First, we drove up the Fraser Canyon, along the steep banks of the mighty Fraser. A highway that I have been a passenger on so many times. Each summer, at least once. Formerly a road of oasis-like rest stops: mowed green grass in the dusty rain shadow. Now, the road could be an extension of California's Route 66. The scent of sage brush. Elvis Rocks Cafe. Vacant gas stations, diners all Closed. Just a few Natives walking along the highways, and the roar of engine brakes.
We neared Cache Creek. The smell, overpowering, of poultry manure, or animal carcasses. And then, around the corner, we see the massive terraced mountain of garbage that is Vancouver's landfill. A swarm of birds above, like static on an old TV. Long PVC pipes, collecting gases and leachate, snaking over the surface.
We stayed overnight with my family in Quesnel. My uncle sort of vacant, my aunt enthusiastic. A foot of snow blanketing the lawn. We woke to snow falling heavily.
In Prince George, we drove around each residential area, imagining ourselves taking after-dinner walks. Standing at bus stops. Drinking iced tea on the deck. Shoveling the walk. We tried to find one without graffitied fences.
Downtown appeared to be a wasteland of sometimes-open vacuum cleaner repair shops. Big banks in secure buildings. The Bay, a Canadian icon, standing stoically in a mostly-vacant shopping plaza. We wandered inside: strangely upscale clothing, for a town like this.
Up to the University. Mushing through the snow in the parking lot, the smell of cold pine trees. Are we going skiing? Students walk purposefully to their cars. Inside there is light and high ceilings. People are friendly. There is comforting college chatter, and the smell of coffee and xerox.
We return to Vancouver, attempting to imagine ourselves as residents of that city. Just outside of Hope we are startled by an aggressive driver. It continues through the suburbs of the city. When we arrive at the quiet, now upscale street that my parents live on, we are convinced that if nothing else, the people in PG will have less of a me attitude than further south, in Lotus Land, where the beauty of the city runs thinly beneath its skin. Dog-eat-dog.
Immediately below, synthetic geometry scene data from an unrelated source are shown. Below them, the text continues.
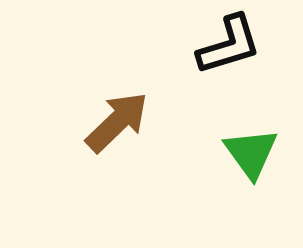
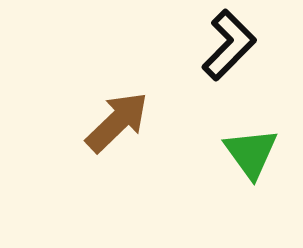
black L-shape: rotated 28 degrees counterclockwise
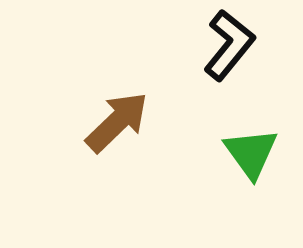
black L-shape: rotated 6 degrees counterclockwise
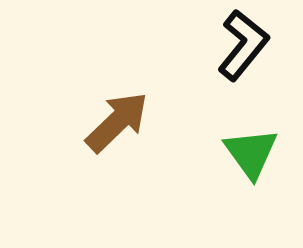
black L-shape: moved 14 px right
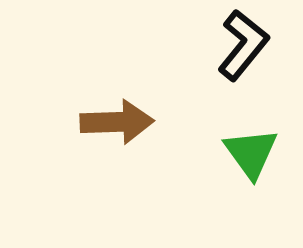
brown arrow: rotated 42 degrees clockwise
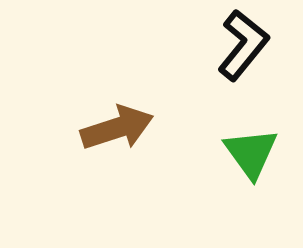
brown arrow: moved 6 px down; rotated 16 degrees counterclockwise
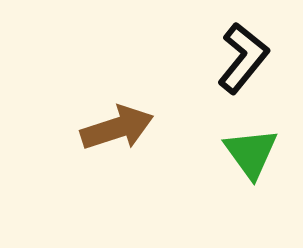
black L-shape: moved 13 px down
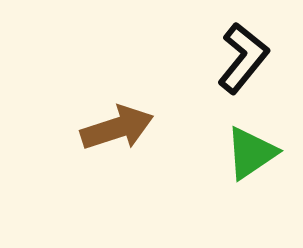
green triangle: rotated 32 degrees clockwise
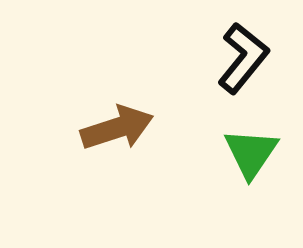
green triangle: rotated 22 degrees counterclockwise
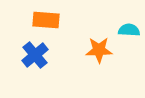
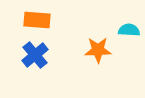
orange rectangle: moved 9 px left
orange star: moved 1 px left
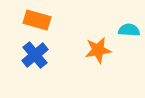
orange rectangle: rotated 12 degrees clockwise
orange star: rotated 8 degrees counterclockwise
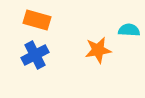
blue cross: rotated 12 degrees clockwise
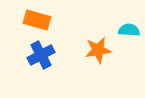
blue cross: moved 6 px right
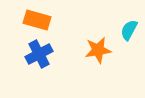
cyan semicircle: rotated 65 degrees counterclockwise
blue cross: moved 2 px left, 1 px up
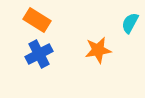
orange rectangle: rotated 16 degrees clockwise
cyan semicircle: moved 1 px right, 7 px up
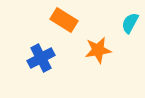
orange rectangle: moved 27 px right
blue cross: moved 2 px right, 4 px down
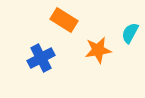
cyan semicircle: moved 10 px down
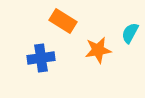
orange rectangle: moved 1 px left, 1 px down
blue cross: rotated 20 degrees clockwise
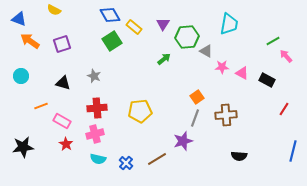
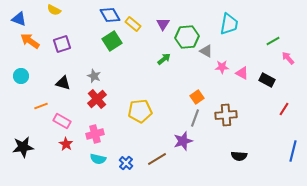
yellow rectangle: moved 1 px left, 3 px up
pink arrow: moved 2 px right, 2 px down
red cross: moved 9 px up; rotated 36 degrees counterclockwise
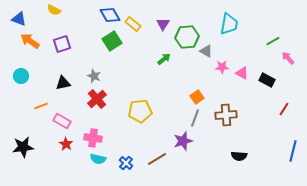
black triangle: rotated 28 degrees counterclockwise
pink cross: moved 2 px left, 4 px down; rotated 24 degrees clockwise
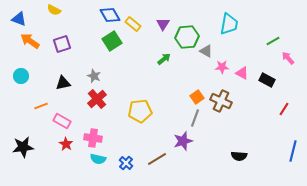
brown cross: moved 5 px left, 14 px up; rotated 30 degrees clockwise
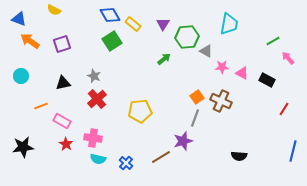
brown line: moved 4 px right, 2 px up
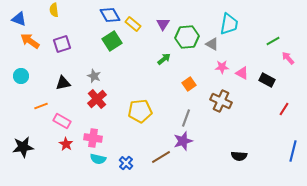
yellow semicircle: rotated 56 degrees clockwise
gray triangle: moved 6 px right, 7 px up
orange square: moved 8 px left, 13 px up
gray line: moved 9 px left
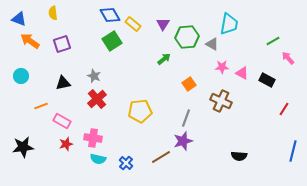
yellow semicircle: moved 1 px left, 3 px down
red star: rotated 24 degrees clockwise
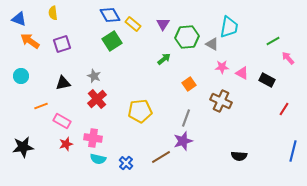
cyan trapezoid: moved 3 px down
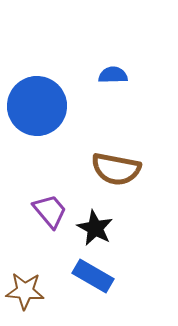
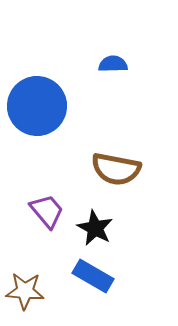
blue semicircle: moved 11 px up
purple trapezoid: moved 3 px left
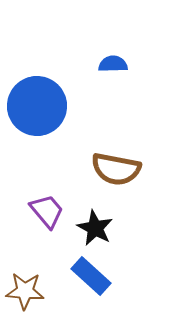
blue rectangle: moved 2 px left; rotated 12 degrees clockwise
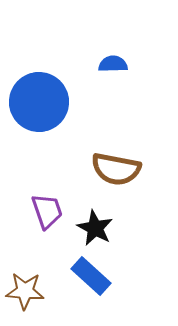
blue circle: moved 2 px right, 4 px up
purple trapezoid: rotated 21 degrees clockwise
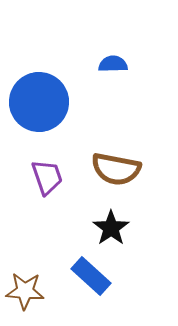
purple trapezoid: moved 34 px up
black star: moved 16 px right; rotated 9 degrees clockwise
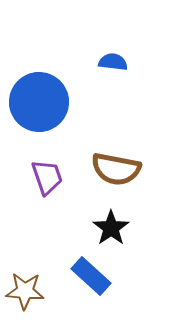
blue semicircle: moved 2 px up; rotated 8 degrees clockwise
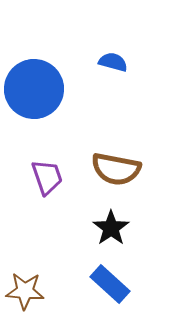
blue semicircle: rotated 8 degrees clockwise
blue circle: moved 5 px left, 13 px up
blue rectangle: moved 19 px right, 8 px down
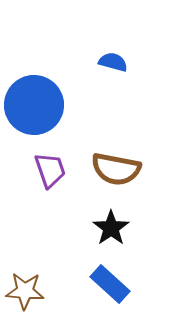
blue circle: moved 16 px down
purple trapezoid: moved 3 px right, 7 px up
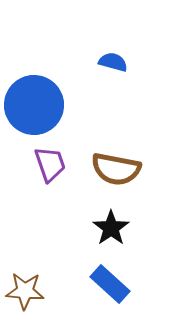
purple trapezoid: moved 6 px up
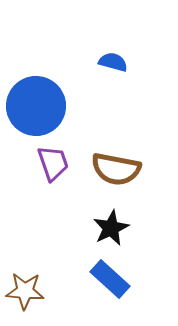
blue circle: moved 2 px right, 1 px down
purple trapezoid: moved 3 px right, 1 px up
black star: rotated 9 degrees clockwise
blue rectangle: moved 5 px up
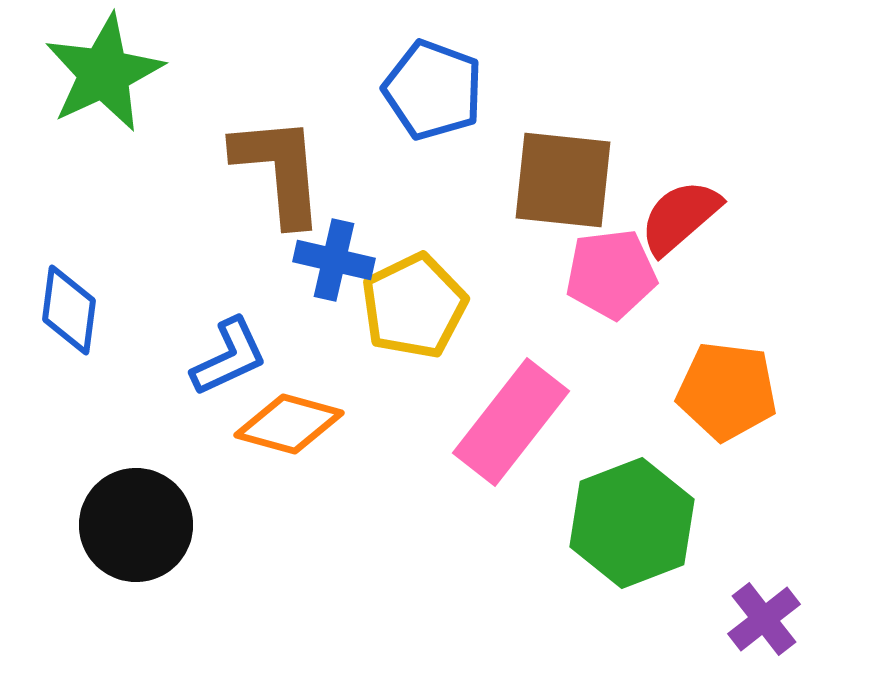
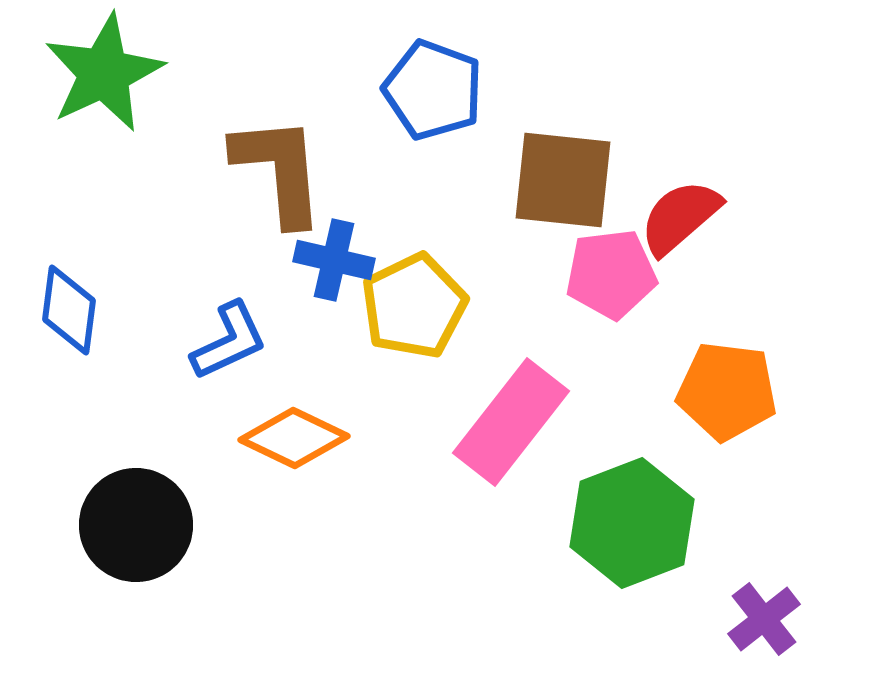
blue L-shape: moved 16 px up
orange diamond: moved 5 px right, 14 px down; rotated 10 degrees clockwise
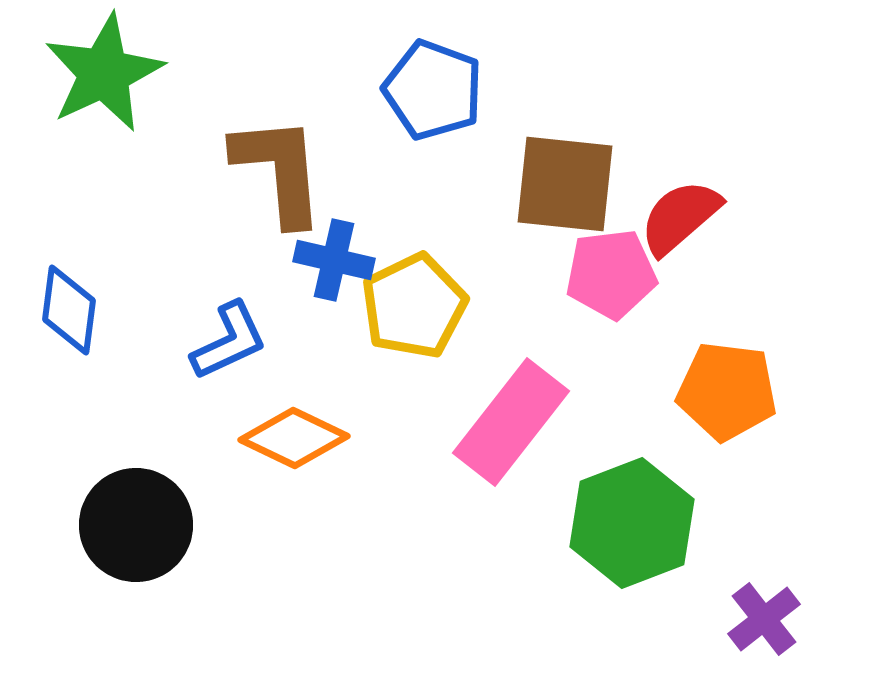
brown square: moved 2 px right, 4 px down
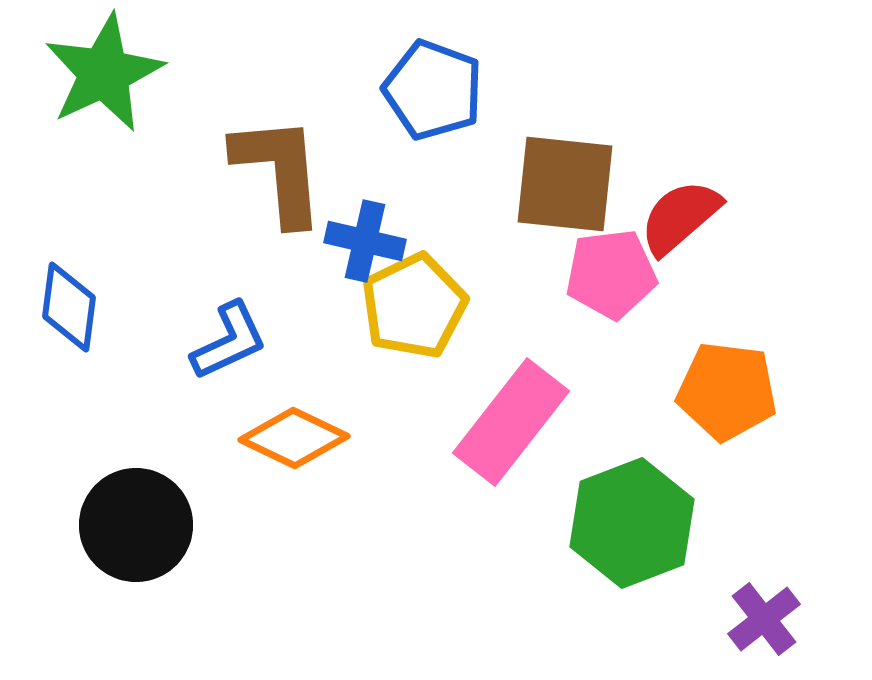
blue cross: moved 31 px right, 19 px up
blue diamond: moved 3 px up
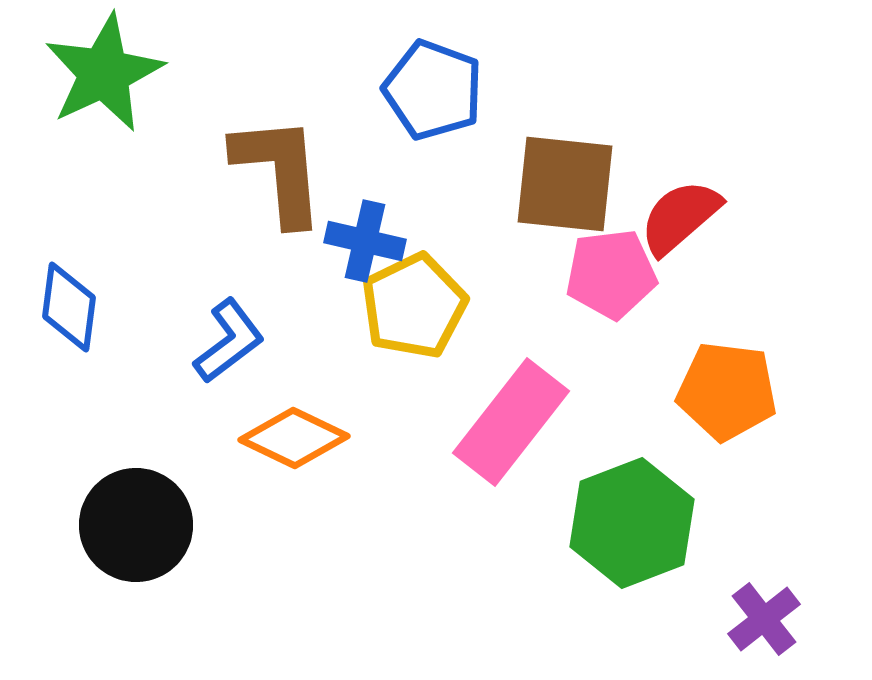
blue L-shape: rotated 12 degrees counterclockwise
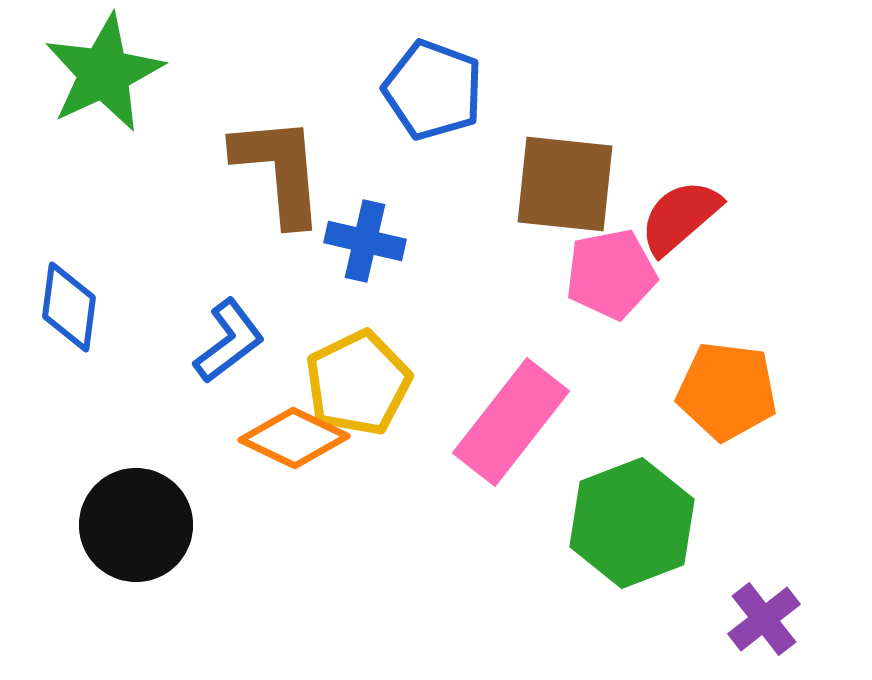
pink pentagon: rotated 4 degrees counterclockwise
yellow pentagon: moved 56 px left, 77 px down
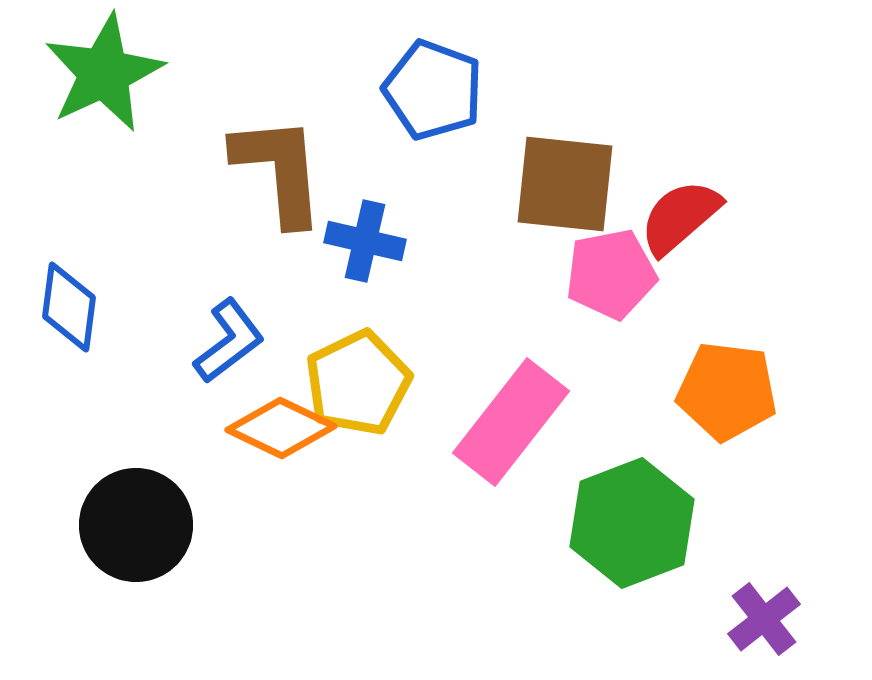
orange diamond: moved 13 px left, 10 px up
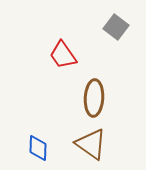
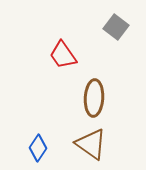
blue diamond: rotated 32 degrees clockwise
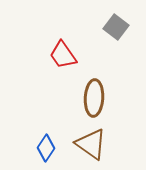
blue diamond: moved 8 px right
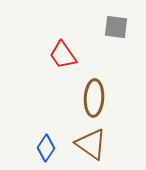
gray square: rotated 30 degrees counterclockwise
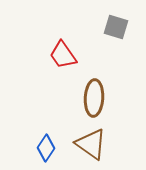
gray square: rotated 10 degrees clockwise
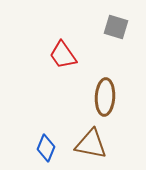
brown ellipse: moved 11 px right, 1 px up
brown triangle: rotated 24 degrees counterclockwise
blue diamond: rotated 12 degrees counterclockwise
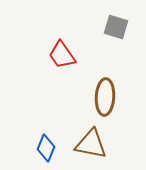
red trapezoid: moved 1 px left
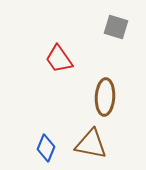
red trapezoid: moved 3 px left, 4 px down
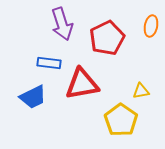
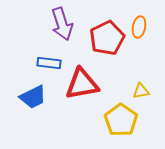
orange ellipse: moved 12 px left, 1 px down
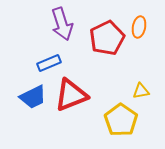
blue rectangle: rotated 30 degrees counterclockwise
red triangle: moved 11 px left, 11 px down; rotated 12 degrees counterclockwise
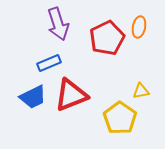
purple arrow: moved 4 px left
yellow pentagon: moved 1 px left, 2 px up
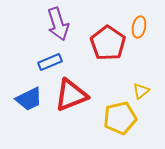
red pentagon: moved 1 px right, 5 px down; rotated 12 degrees counterclockwise
blue rectangle: moved 1 px right, 1 px up
yellow triangle: rotated 30 degrees counterclockwise
blue trapezoid: moved 4 px left, 2 px down
yellow pentagon: rotated 24 degrees clockwise
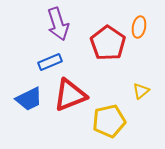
red triangle: moved 1 px left
yellow pentagon: moved 11 px left, 3 px down
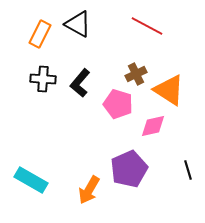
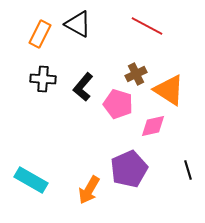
black L-shape: moved 3 px right, 4 px down
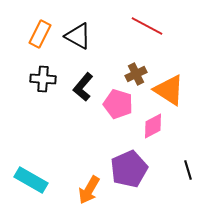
black triangle: moved 12 px down
pink diamond: rotated 16 degrees counterclockwise
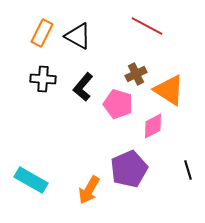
orange rectangle: moved 2 px right, 1 px up
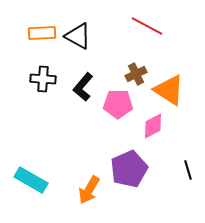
orange rectangle: rotated 60 degrees clockwise
pink pentagon: rotated 16 degrees counterclockwise
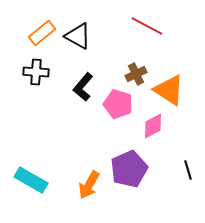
orange rectangle: rotated 36 degrees counterclockwise
black cross: moved 7 px left, 7 px up
pink pentagon: rotated 16 degrees clockwise
orange arrow: moved 5 px up
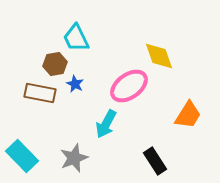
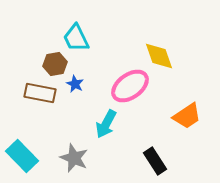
pink ellipse: moved 1 px right
orange trapezoid: moved 1 px left, 1 px down; rotated 24 degrees clockwise
gray star: rotated 28 degrees counterclockwise
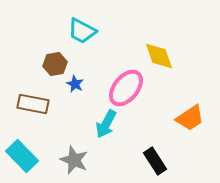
cyan trapezoid: moved 6 px right, 7 px up; rotated 36 degrees counterclockwise
pink ellipse: moved 4 px left, 2 px down; rotated 15 degrees counterclockwise
brown rectangle: moved 7 px left, 11 px down
orange trapezoid: moved 3 px right, 2 px down
gray star: moved 2 px down
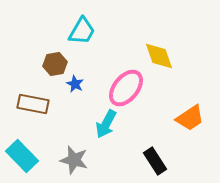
cyan trapezoid: rotated 88 degrees counterclockwise
gray star: rotated 8 degrees counterclockwise
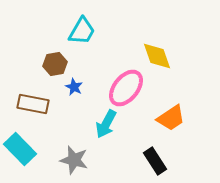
yellow diamond: moved 2 px left
blue star: moved 1 px left, 3 px down
orange trapezoid: moved 19 px left
cyan rectangle: moved 2 px left, 7 px up
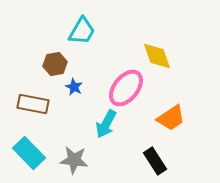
cyan rectangle: moved 9 px right, 4 px down
gray star: rotated 8 degrees counterclockwise
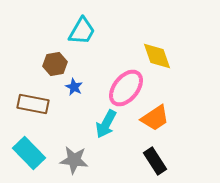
orange trapezoid: moved 16 px left
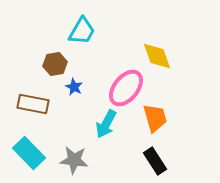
orange trapezoid: rotated 72 degrees counterclockwise
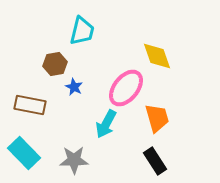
cyan trapezoid: rotated 16 degrees counterclockwise
brown rectangle: moved 3 px left, 1 px down
orange trapezoid: moved 2 px right
cyan rectangle: moved 5 px left
gray star: rotated 8 degrees counterclockwise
On Sunday, I wake in my childhood bedroom. Daniel is sleeping on a foamie on the floor beside the bed. In the pale dawn, I hear a bald eagle's high chattering. I hear the familiar sound of the toilet flushing in the bathroom. I hear my mother walking down the hallway. I notice that there is a tear in these, my favourite old sheets. The ones with the California poppies on them, that Mom bought in San Francisco, probably in the 70's.
We go to Grandpa's memorial.
There is wine and smoked salmon. There is my Uncle Bill, who I haven't seen in many years, since that part of the family 'stopped participating' in our traditional seasonal suppers. He's sort of slow now, since he fell from the roof of his house. I try to make him feel welcome, but I notice him later standing alone, chewing his lip.
On display is Grandpa's wooden-handled ice axe. His old backpack. A pair of forest green gaiters. I keep expecting him to burst into the room, sweep his arms around in the air, grinning. Oh, all of my friends, I have staged the most deceitful plot!
My aunt is raiding the bar of white wine while the wait staff are smoking behind the building.
My father has prepared an eulogy of sorts, that comes out sounding rather Toastmasters. He's trying to entertain, or something. He likes the science of the stage. Everyone is wishing he would just utter a half-choked Thank you for coming, mop some tears, and then sit down. He ends up talking about himself instead of his father. In truth, many people in the room know his father more than him, and for that, he is awkward.
We leave. Daniel and I. We're driving down the highway, and traffic is light. The weather is unseasonably warm, muggy. The fields are greening. I lean back and relax, my mind blank. Happy, sad, scared, excited, dreading, hoping... all of this I turn off. Golden setting sun, falcons hunting the fields, and an expanse of ocean ahead of me.
The ferry pushes off, engines growling, horn sounding: heading home, finally.